■ Data extracts:

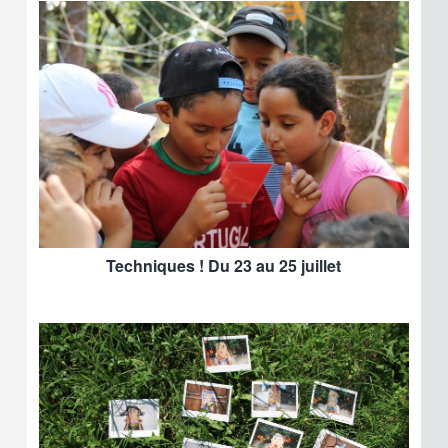
Techniques ! Du 23 au 25 juillet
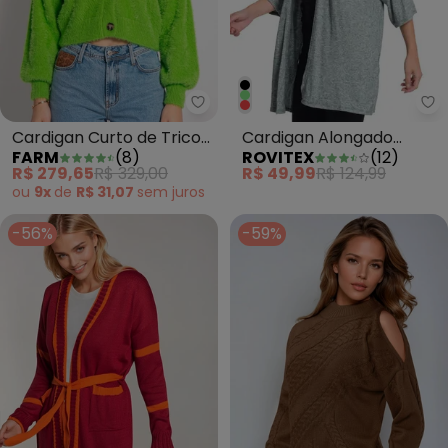
Farm - Cardigan Curto de Trico
Ro
Cardigan Curto de Tricot
Cardigan Alongado
FARM
(
8
)
ROVITEX
(
12
)
Pelinho Verde
Verde
R$ 279,65
R$ 329,00
R$ 49,99
R$ 124,99
ou
9x
de
R$ 31,07
sem
juros
-56%
-59%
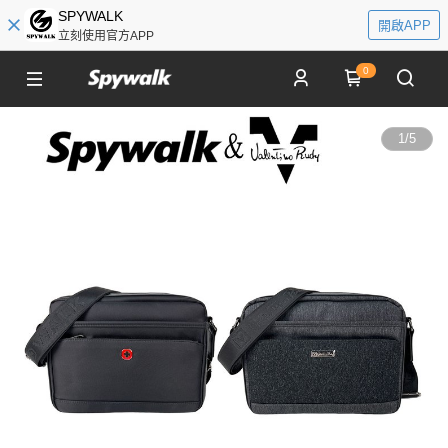
SPYWALK
開啟APP
立刻使用官方APP
0
1
/
5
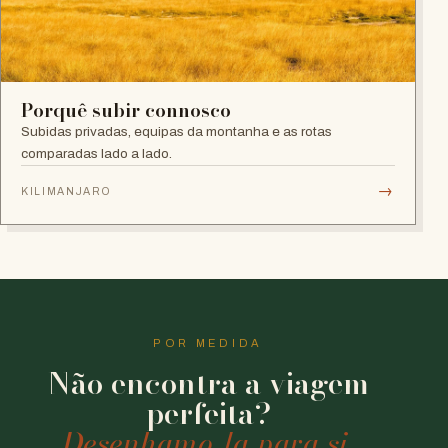
Porquê subir connosco
Subidas privadas, equipas da montanha e as rotas
comparadas lado a lado.
→
KILIMANJARO
POR MEDIDA
Não encontra a viagem
perfeita?
Desenhamo-la para si.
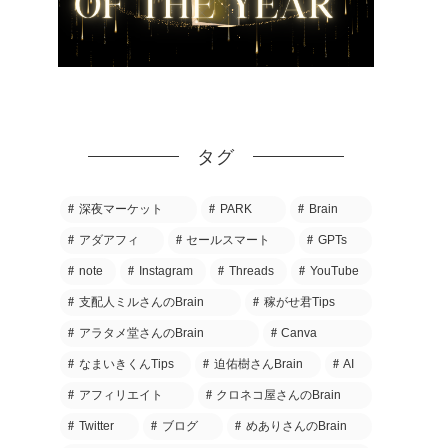
タグ
深夜マーケット
PARK
Brain
アダアフィ
セールスマート
GPTs
note
Instagram
Threads
YouTube
支配人ミルさんのBrain
稼がせ君Tips
アラタメ堂さんのBrain
Canva
なまいきくんTips
迫佑樹さんBrain
AI
アフィリエイト
クロネコ屋さんのBrain
Twitter
ブログ
めありさんのBrain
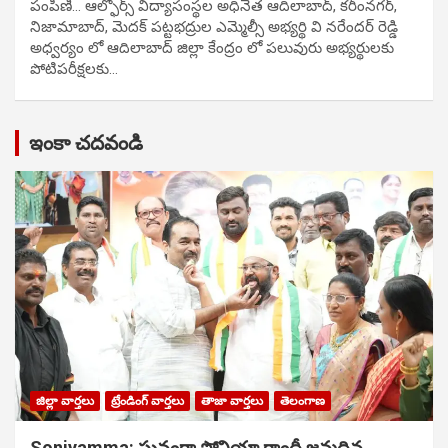
పంపిణి… ఆల్ఫోర్స్ విద్యాసంస్థల అధినేత ఆదిలాబాద్, కరీంనగర్,
నిజామాబాద్, మెదక్ పట్టభద్రుల ఎమ్మెల్సీ అభ్యర్థి వి నరేందర్ రెడ్డి
అధ్వర్యం లో ఆదిలాబాద్ జిల్లా కేంద్రం లో పలువురు అభ్యర్థులకు
పోటిప‌రీక్ష‌ల‌కు…
ఇంకా చదవండి
జిల్లా వార్తలు
ట్రేండింగ్ వార్తలు
తాజా వార్తలు
తెలంగాణ
Soniyamma: ఘ‌నంగా సోనియా గాంధీ జ‌న్మ‌దిన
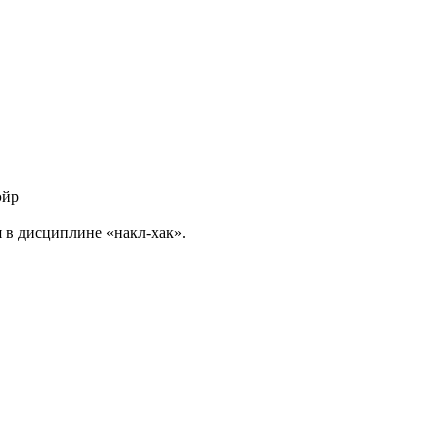
эйр
 в дисциплине «накл-хак».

■ Work item: Keep every word of the records and none of the pictures when you print them again.

■ Response:
Techniques ! Du 23 au 25 juillet
Farm - Cardigan Curto de Trico
Ro
Cardigan Curto de Tricot
Cardigan Alongado
FARM
(
8
)
ROVITEX
(
12
)
Pelinho Verde
Verde
R$ 279,65
R$ 329,00
R$ 49,99
R$ 124,99
ou
9x
de
R$ 31,07
sem
juros
-56%
-59%
SPYWALK
開啟APP
立刻使用官方APP
0
1
/
5
Porquê subir connosco
Subidas privadas, equipas da montanha e as rotas
comparadas lado a lado.
→
KILIMANJARO
POR MEDIDA
Não encontra a viagem
perfeita?
Desenhamo-la para si.
タグ
深夜マーケット
PARK
Brain
アダアフィ
セールスマート
GPTs
note
Instagram
Threads
YouTube
支配人ミルさんのBrain
稼がせ君Tips
アラタメ堂さんのBrain
Canva
なまいきくんTips
迫佑樹さんBrain
AI
アフィリエイト
クロネコ屋さんのBrain
Twitter
ブログ
めありさんのBrain
పంపిణి… ఆల్ఫోర్స్ విద్యాసంస్థల అధినేత ఆదిలాబాద్, కరీంనగర్,
నిజామాబాద్, మెదక్ పట్టభద్రుల ఎమ్మెల్సీ అభ్యర్థి వి నరేందర్ రెడ్డి
అధ్వర్యం లో ఆదిలాబాద్ జిల్లా కేంద్రం లో పలువురు అభ్యర్థులకు
పోటిప‌రీక్ష‌ల‌కు…
ఇంకా చదవండి
జిల్లా వార్తలు
ట్రేండింగ్ వార్తలు
తాజా వార్తలు
తెలంగాణ
Soniyamma: ఘ‌నంగా సోనియా గాంధీ జ‌న్మ‌దిన
эйр
 в дисциплине «накл-хак».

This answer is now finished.